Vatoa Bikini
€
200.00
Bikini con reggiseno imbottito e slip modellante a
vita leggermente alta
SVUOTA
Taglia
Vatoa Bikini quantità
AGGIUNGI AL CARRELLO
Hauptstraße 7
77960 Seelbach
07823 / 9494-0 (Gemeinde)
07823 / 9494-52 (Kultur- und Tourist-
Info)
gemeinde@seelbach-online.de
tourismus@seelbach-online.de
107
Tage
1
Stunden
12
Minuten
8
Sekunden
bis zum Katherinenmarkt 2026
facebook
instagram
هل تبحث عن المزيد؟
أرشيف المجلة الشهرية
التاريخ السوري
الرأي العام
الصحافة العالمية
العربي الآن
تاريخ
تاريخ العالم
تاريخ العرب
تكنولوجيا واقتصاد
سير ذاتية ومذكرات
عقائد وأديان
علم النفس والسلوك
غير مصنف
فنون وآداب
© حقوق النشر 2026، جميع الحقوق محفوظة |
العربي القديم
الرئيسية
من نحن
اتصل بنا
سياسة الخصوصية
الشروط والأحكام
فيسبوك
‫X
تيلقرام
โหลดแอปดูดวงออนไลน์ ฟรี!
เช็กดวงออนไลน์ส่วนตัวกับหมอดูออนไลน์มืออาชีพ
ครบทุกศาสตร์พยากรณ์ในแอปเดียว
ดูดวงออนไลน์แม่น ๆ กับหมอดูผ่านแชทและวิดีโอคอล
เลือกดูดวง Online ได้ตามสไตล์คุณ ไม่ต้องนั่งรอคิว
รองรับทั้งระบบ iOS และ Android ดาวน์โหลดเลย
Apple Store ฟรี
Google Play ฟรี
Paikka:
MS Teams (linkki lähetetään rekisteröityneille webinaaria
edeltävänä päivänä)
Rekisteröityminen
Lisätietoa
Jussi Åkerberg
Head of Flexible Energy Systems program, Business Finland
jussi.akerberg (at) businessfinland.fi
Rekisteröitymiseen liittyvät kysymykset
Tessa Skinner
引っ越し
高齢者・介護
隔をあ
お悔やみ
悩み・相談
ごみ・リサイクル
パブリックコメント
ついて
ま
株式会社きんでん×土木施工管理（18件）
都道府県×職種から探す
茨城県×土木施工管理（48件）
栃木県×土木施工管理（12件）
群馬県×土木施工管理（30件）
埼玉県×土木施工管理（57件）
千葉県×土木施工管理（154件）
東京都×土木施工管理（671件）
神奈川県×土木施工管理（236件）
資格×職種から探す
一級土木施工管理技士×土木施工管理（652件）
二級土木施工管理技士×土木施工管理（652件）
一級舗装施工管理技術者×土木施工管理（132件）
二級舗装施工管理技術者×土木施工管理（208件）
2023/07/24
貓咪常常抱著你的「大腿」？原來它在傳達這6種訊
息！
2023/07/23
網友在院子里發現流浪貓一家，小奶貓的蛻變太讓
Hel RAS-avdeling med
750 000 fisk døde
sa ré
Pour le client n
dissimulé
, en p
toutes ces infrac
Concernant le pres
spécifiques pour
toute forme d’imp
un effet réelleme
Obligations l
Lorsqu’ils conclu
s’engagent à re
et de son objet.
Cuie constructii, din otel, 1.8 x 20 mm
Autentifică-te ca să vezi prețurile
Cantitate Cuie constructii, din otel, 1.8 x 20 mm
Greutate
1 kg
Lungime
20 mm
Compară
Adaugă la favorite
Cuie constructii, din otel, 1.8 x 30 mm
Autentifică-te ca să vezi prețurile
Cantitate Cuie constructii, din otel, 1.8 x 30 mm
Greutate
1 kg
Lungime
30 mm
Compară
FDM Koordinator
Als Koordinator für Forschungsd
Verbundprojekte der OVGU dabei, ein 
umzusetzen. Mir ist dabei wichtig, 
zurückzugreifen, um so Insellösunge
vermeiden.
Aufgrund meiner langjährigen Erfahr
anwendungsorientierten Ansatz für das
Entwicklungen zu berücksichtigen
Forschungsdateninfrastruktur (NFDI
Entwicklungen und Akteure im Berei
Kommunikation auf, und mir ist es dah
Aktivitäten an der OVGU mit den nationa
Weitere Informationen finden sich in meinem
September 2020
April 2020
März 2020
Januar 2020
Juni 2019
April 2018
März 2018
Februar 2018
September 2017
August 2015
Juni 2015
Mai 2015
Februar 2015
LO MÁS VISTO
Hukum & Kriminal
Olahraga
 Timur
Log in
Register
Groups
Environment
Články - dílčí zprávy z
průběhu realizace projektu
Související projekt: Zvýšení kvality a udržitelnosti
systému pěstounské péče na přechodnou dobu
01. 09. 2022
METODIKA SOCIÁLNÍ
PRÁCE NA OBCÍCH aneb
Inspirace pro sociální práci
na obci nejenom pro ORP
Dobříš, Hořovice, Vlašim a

## YOUR INSTRUCTIONS:
I need each of the entries above printed again exactly.

## REPLY:
Vatoa Bikini
€
200.00
Bikini con reggiseno imbottito e slip modellante a
vita leggermente alta
SVUOTA
Taglia
Vatoa Bikini quantità
AGGIUNGI AL CARRELLO
Hauptstraße 7
77960 Seelbach
07823 / 9494-0 (Gemeinde)
07823 / 9494-52 (Kultur- und Tourist-
Info)
gemeinde@seelbach-online.de
tourismus@seelbach-online.de
107
Tage
1
Stunden
12
Minuten
8
Sekunden
bis zum Katherinenmarkt 2026
facebook
instagram
هل تبحث عن المزيد؟
أرشيف المجلة الشهرية
التاريخ السوري
الرأي العام
الصحافة العالمية
العربي الآن
تاريخ
تاريخ العالم
تاريخ العرب
تكنولوجيا واقتصاد
سير ذاتية ومذكرات
عقائد وأديان
علم النفس والسلوك
غير مصنف
فنون وآداب
© حقوق النشر 2026، جميع الحقوق محفوظة |
العربي القديم
الرئيسية
من نحن
اتصل بنا
سياسة الخصوصية
الشروط والأحكام
فيسبوك
‫X
تيلقرام
โหลดแอปดูดวงออนไลน์ ฟรี!
เช็กดวงออนไลน์ส่วนตัวกับหมอดูออนไลน์มืออาชีพ
ครบทุกศาสตร์พยากรณ์ในแอปเดียว
ดูดวงออนไลน์แม่น ๆ กับหมอดูผ่านแชทและวิดีโอคอล
เลือกดูดวง Online ได้ตามสไตล์คุณ ไม่ต้องนั่งรอคิว
รองรับทั้งระบบ iOS และ Android ดาวน์โหลดเลย
Apple Store ฟรี
Google Play ฟรี
Paikka:
MS Teams (linkki lähetetään rekisteröityneille webinaaria
edeltävänä päivänä)
Rekisteröityminen
Lisätietoa
Jussi Åkerberg
Head of Flexible Energy Systems program, Business Finland
jussi.akerberg (at) businessfinland.fi
Rekisteröitymiseen liittyvät kysymykset
Tessa Skinner
引っ越し
高齢者・介護
隔をあ
お悔やみ
悩み・相談
ごみ・リサイクル
パブリックコメント
ついて
ま
株式会社きんでん×土木施工管理（18件）
都道府県×職種から探す
茨城県×土木施工管理（48件）
栃木県×土木施工管理（12件）
群馬県×土木施工管理（30件）
埼玉県×土木施工管理（57件）
千葉県×土木施工管理（154件）
東京都×土木施工管理（671件）
神奈川県×土木施工管理（236件）
資格×職種から探す
一級土木施工管理技士×土木施工管理（652件）
二級土木施工管理技士×土木施工管理（652件）
一級舗装施工管理技術者×土木施工管理（132件）
二級舗装施工管理技術者×土木施工管理（208件）
2023/07/24
貓咪常常抱著你的「大腿」？原來它在傳達這6種訊
息！
2023/07/23
網友在院子里發現流浪貓一家，小奶貓的蛻變太讓
Hel RAS-avdeling med
750 000 fisk døde
sa ré
Pour le client n
dissimulé
, en p
toutes ces infrac
Concernant le pres
spécifiques pour
toute forme d’imp
un effet réelleme
Obligations l
Lorsqu’ils conclu
s’engagent à re
et de son objet.
Cuie constructii, din otel, 1.8 x 20 mm
Autentifică-te ca să vezi prețurile
Cantitate Cuie constructii, din otel, 1.8 x 20 mm
Greutate
1 kg
Lungime
20 mm
Compară
Adaugă la favorite
Cuie constructii, din otel, 1.8 x 30 mm
Autentifică-te ca să vezi prețurile
Cantitate Cuie constructii, din otel, 1.8 x 30 mm
Greutate
1 kg
Lungime
30 mm
Compară
FDM Koordinator
Als Koordinator für Forschungsd
Verbundprojekte der OVGU dabei, ein 
umzusetzen. Mir ist dabei wichtig, 
zurückzugreifen, um so Insellösunge
vermeiden.
Aufgrund meiner langjährigen Erfahr
anwendungsorientierten Ansatz für das
Entwicklungen zu berücksichtigen
Forschungsdateninfrastruktur (NFDI
Entwicklungen und Akteure im Berei
Kommunikation auf, und mir ist es dah
Aktivitäten an der OVGU mit den nationa
Weitere Informationen finden sich in meinem
September 2020
April 2020
März 2020
Januar 2020
Juni 2019
April 2018
März 2018
Februar 2018
September 2017
August 2015
Juni 2015
Mai 2015
Februar 2015
LO MÁS VISTO
Hukum & Kriminal
Olahraga
 Timur
Log in
Register
Groups
Environment
Články - dílčí zprávy z
průběhu realizace projektu
Související projekt: Zvýšení kvality a udržitelnosti
systému pěstounské péče na přechodnou dobu
01. 09. 2022
METODIKA SOCIÁLNÍ
PRÁCE NA OBCÍCH aneb
Inspirace pro sociální práci
na obci nejenom pro ORP
Dobříš, Hořovice, Vlašim a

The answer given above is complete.